Rattaché(e) à la direction générale, vous serez le révélateur-ice- (au sens photographique du terme) et l’ordonnateur-ice- des contenus auxquels aura recours notre entreprise pour ses conversations avec les clients. Véritable éditeur, vous savez qu’un contenu a au moins trois fonctions :

1. Ecoutez le client 2. Lui faire sentir qu’il est au bon endroit 3. Le faire avancer dans son parcours d’achat.

Obsédé(e) par la compréhension des parcours d’achat de tous nos clients -actuels et futurs- vous aurez à coeur d’analyser et de partager en interne au plus vite, ce que vous apprendrez sur le sujet.
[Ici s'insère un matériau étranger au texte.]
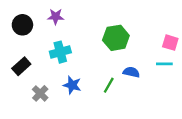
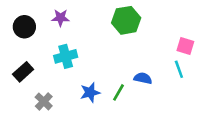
green hexagon: (116, 38) -> (126, 20), moved
cyan line: (164, 64) -> (179, 69), turned 70
blue star: (72, 85) -> (90, 92), moved, turned -30

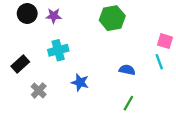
black circle: (24, 27) -> (27, 13), moved
blue star: (90, 92) -> (80, 82), turned 30
green line: (118, 92) -> (128, 103), moved

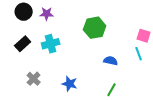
green hexagon: (112, 18) -> (95, 28), moved
black rectangle: (20, 64) -> (23, 44), moved
blue star: (80, 82) -> (70, 84), moved

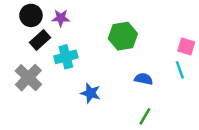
black rectangle: (23, 44) -> (40, 40), moved
gray cross: (34, 79) -> (28, 78), moved, size x1.5
blue star: (70, 84) -> (91, 93), moved

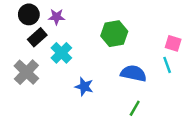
cyan cross: (66, 57) -> (61, 53), turned -30
blue semicircle: (144, 79) -> (133, 73), size x1.5

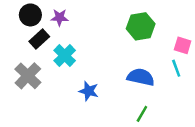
green hexagon: (114, 34) -> (141, 26), moved

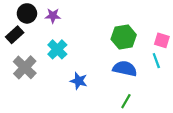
green hexagon: (141, 26) -> (124, 37), moved
black rectangle: (39, 39) -> (15, 35), moved

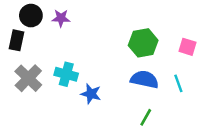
black rectangle: (15, 35) -> (17, 40), turned -36
cyan cross: (57, 49) -> (66, 74), moved, turned -30
cyan line: (156, 61) -> (178, 83), moved

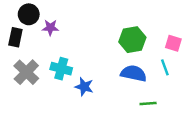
purple star: (61, 18) -> (50, 28), moved
cyan line: (178, 83) -> (165, 67), moved
green line: (146, 117) -> (148, 104), moved, turned 56

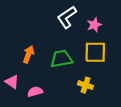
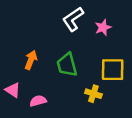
yellow square: (95, 52) -> (113, 70), moved
green trapezoid: (61, 59) -> (67, 65), turned -95

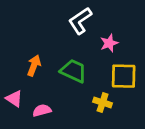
pink star: (103, 28) -> (109, 43), moved
green trapezoid: (67, 65) -> (74, 71), turned 130

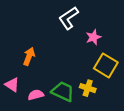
green trapezoid: (74, 71) -> (63, 91), moved
yellow square: (124, 76) -> (106, 65), turned 30

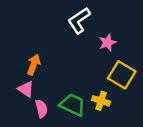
pink triangle: (12, 85) -> (26, 89), moved
pink semicircle: (36, 95) -> (41, 109), turned 91

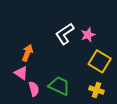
white L-shape: (79, 21) -> (65, 34), moved
yellow cross: (101, 101) -> (96, 90), moved

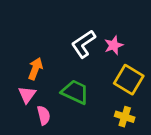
pink triangle: (21, 73) -> (27, 95), turned 32
green trapezoid: (59, 86) -> (75, 92), moved

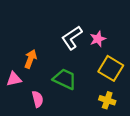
pink triangle: (27, 95) -> (14, 79), moved, turned 42

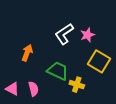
pink triangle: (14, 79) -> (12, 89), moved, turned 40
yellow cross: (107, 100) -> (77, 85), moved

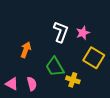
white L-shape: (64, 34) -> (61, 32), turned 145
green trapezoid: (58, 71) -> (55, 67), turned -145

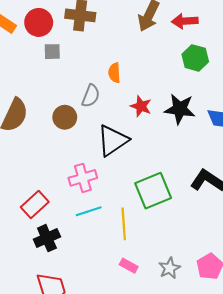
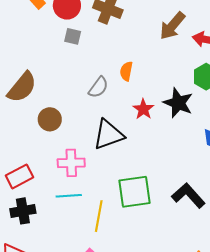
black star: (180, 109) -> (178, 103), moved
brown circle: (65, 117) -> (50, 119), moved

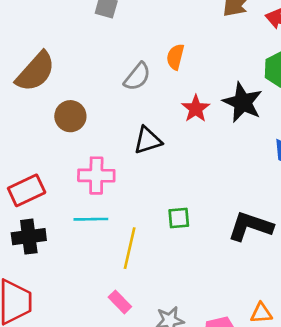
black triangle: (108, 135) -> (148, 140), size x0.7
green square: (135, 192) -> (179, 218), size x0.5
black L-shape: (188, 195) -> (250, 226), turned -32

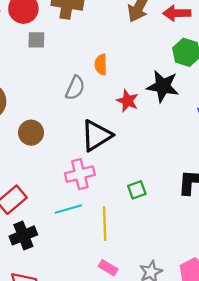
black triangle: (148, 140) -> (96, 136), size x1.4
pink cross: (96, 176) -> (80, 174), moved

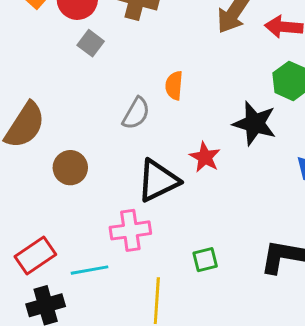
gray square: (36, 40) -> (91, 43), turned 30
red star: (127, 101) -> (205, 157), moved
cyan line: (68, 209) -> (89, 270), moved

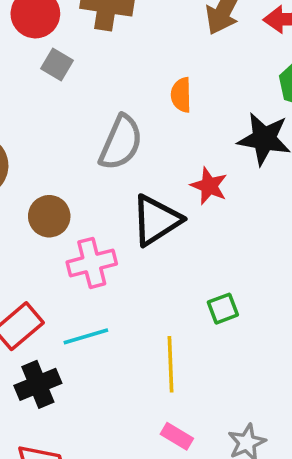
orange semicircle: (174, 86) -> (181, 95), moved
gray semicircle: (136, 113) -> (121, 143), size x1.4
pink cross: (130, 230) -> (92, 263), moved

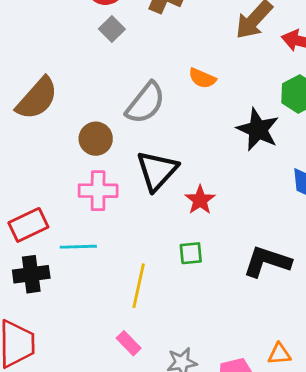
orange semicircle: (181, 95) -> (202, 78), turned -80
red star: (209, 186) -> (200, 200), moved
brown circle: (49, 216) -> (96, 139), moved
black triangle: (156, 220) -> (157, 171), turned -30

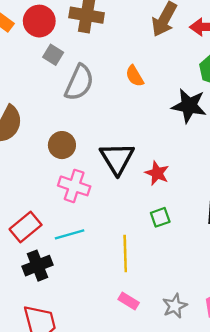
orange semicircle: (202, 78) -> (135, 76), turned 50
gray semicircle: (145, 103) -> (79, 83), moved
pink cross: (98, 191) -> (74, 186), turned 32

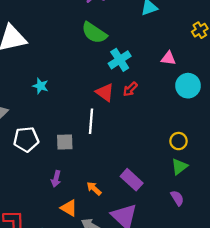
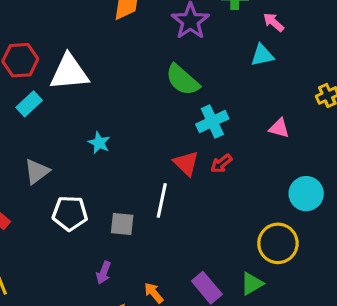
cyan circle: (188, 86) -> (306, 194), moved
yellow circle: (179, 141) -> (278, 243), size x1.6
green triangle: (179, 167) -> (252, 284), moved

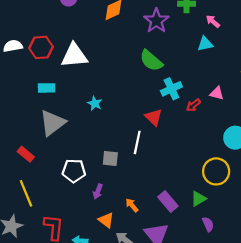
cyan rectangle: (29, 104) -> (47, 88), moved, turned 42
red arrow: (221, 164) -> (193, 105), moved
gray triangle: (37, 171) -> (52, 123), size x1.5
white pentagon: (70, 213) -> (74, 171), moved

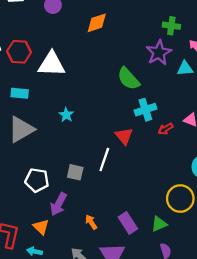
purple star: (156, 21) -> (159, 53), moved
purple arrow: (98, 191) -> (58, 204), size x1.5
orange triangle: (106, 220) -> (41, 227), moved

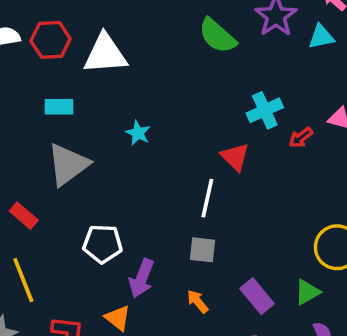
green semicircle: (128, 79) -> (217, 36), moved
gray square: (75, 172) -> (203, 250), moved

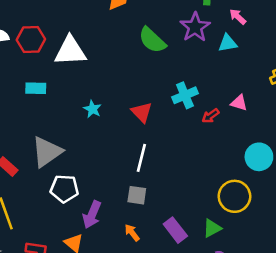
red triangle: (235, 157) -> (142, 112), moved
gray triangle: (68, 165) -> (47, 152), moved

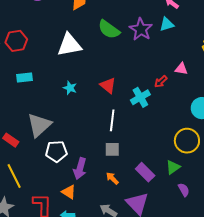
purple star: (195, 27) -> (141, 29), moved
white triangle: (70, 51) -> (69, 45), moved
cyan cross: (185, 95) -> (140, 97), moved

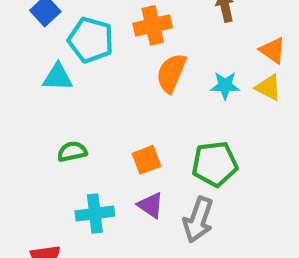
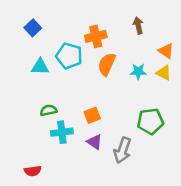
cyan pentagon: (91, 40) -> (69, 56), moved
green pentagon: (215, 164) -> (150, 121), moved
cyan cross: (95, 214) -> (62, 132), moved

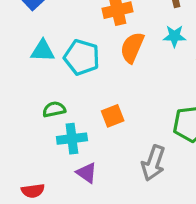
cyan pentagon: (69, 56) -> (82, 57), moved
cyan star: (138, 72) -> (174, 36), moved
purple triangle: (95, 142) -> (87, 173), moved

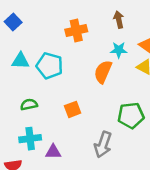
orange semicircle: (132, 48) -> (103, 72), moved
cyan cross: (72, 139) -> (30, 139), moved
purple triangle: (87, 173) -> (53, 152), turned -35

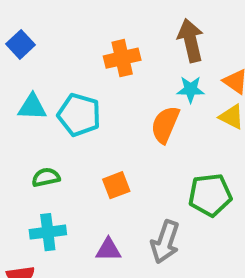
brown arrow: (119, 20) -> (191, 40), size x1.5
purple triangle: (53, 152) -> (108, 250), moved

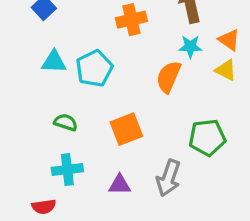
cyan pentagon: (79, 115) -> (94, 68), turned 30
green semicircle: (46, 177) -> (66, 122), turned 30
orange square: (116, 185) -> (126, 129), size x1.4

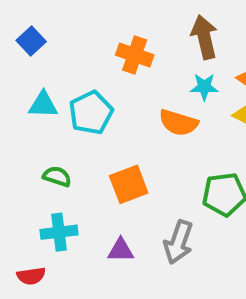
orange cross: (131, 20) -> (135, 55), turned 32
orange semicircle: (168, 77) -> (178, 123), turned -96

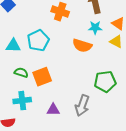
cyan triangle: (43, 105) -> (13, 46), moved
orange square: (129, 184) -> (42, 77), moved

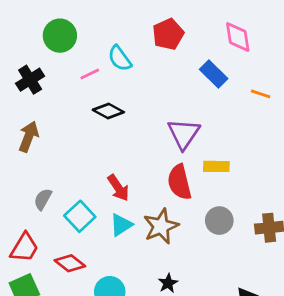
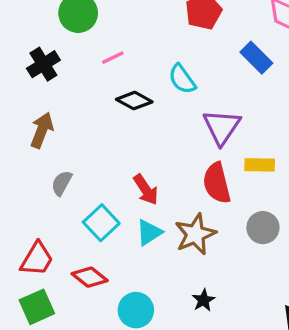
cyan semicircle: (120, 58) -> (182, 79), moved
gray semicircle: (43, 199) -> (62, 183), moved

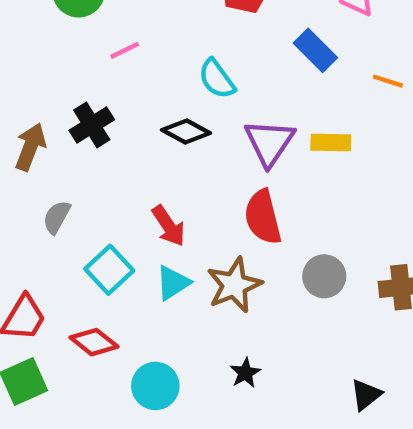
black cross: (43, 64) -> (92, 125), moved
black diamond: (134, 101) -> (186, 132), moved
yellow rectangle: (260, 165) -> (331, 142), moved

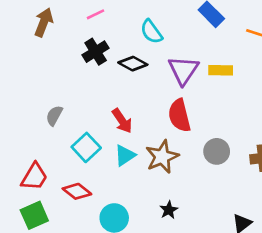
black cross: (92, 125) -> (96, 52), moved
brown arrow: (30, 147) -> (44, 22), moved

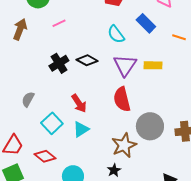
cyan semicircle: (151, 32) -> (116, 34), moved
black cross: (96, 52) -> (59, 63), moved
gray circle: (217, 151) -> (150, 126), size x1.4
brown star: (162, 157) -> (124, 145), moved

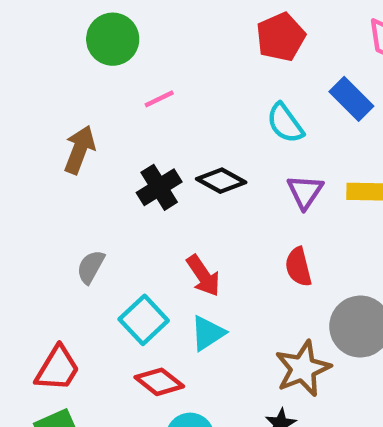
brown arrow: (20, 29) -> (80, 150), moved
purple triangle: (125, 65) -> (305, 192), size x0.7
red semicircle: (122, 99) -> (298, 267), size x0.7
red diamond: (45, 156) -> (159, 382), moved

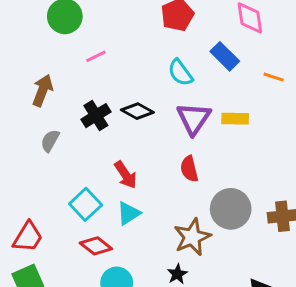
purple triangle: (305, 192) -> (194, 119), size x1.4
gray semicircle: (91, 267) -> (50, 141), moved

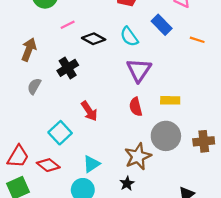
black diamond: (137, 111) -> (94, 39), moved
yellow rectangle: (235, 119) -> (170, 100), moved
cyan triangle: (128, 213) -> (91, 164), moved
red diamond: (96, 246) -> (48, 165), moved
Vous ferez de cette « science du parcours d’achat » l’avantage concurrentiel de notre entreprise.

Vos idées et vos apports seront centrés sur cet objectif. Vous aurez un rôle d’évangélisation en interne pour rallier à cette « science » le maximum d’experts  de techniques ou d’outils spécifiques au marketing, la DSI, les ventes, etc., mais jamais, vous ne les laisserez dans leur coin aux prises avec les seules raisons de ces outils. Au contraire, vous serez celui (celle) qui suscite la créativité.

Vous construirez les contenus (micro-contenus pour chatbots, articles, vidéos, quiz, livres blancs, etc.) comme autant d’éléments d’une bibliothèque magique où chacun peut puiser à tout moment. La façon dont les prospects et clients y répondent viendra enrichir nos data et notre politique d’innovation. Nous comptons sur vous pour que ces data deviennent la mine d’or sur laquelle notre entreprise construira sa valeur demain.

Vous travaillerez en lien avec le CDO (chief data officer), à moins que vous n’acceptiez vous-même ce titre.

Bien évidemment, vous passerez du temps sur le terrain, au contact des vendeurs et commerciaux. L’anecdote, l’étude de cas, le verbatim sont le miel dont vous vous êtes toujours nourri(e).

Enfin, vous aurez deux arbitres intransigeants : le coût d’acquisition et la valeur long terme du client. Vous serez donc un peu flâneur(euse) salarié(e), comme Albert Londres, mais pour la bonne cause : le retour sur investissement.

Quant à votre profil, il va donc de soi que vous connaissez parfaitement les chiffres.

Pour ce qui est des lettres, nous sommes très impatients de voir comment vous engagerez la conversation avec nous.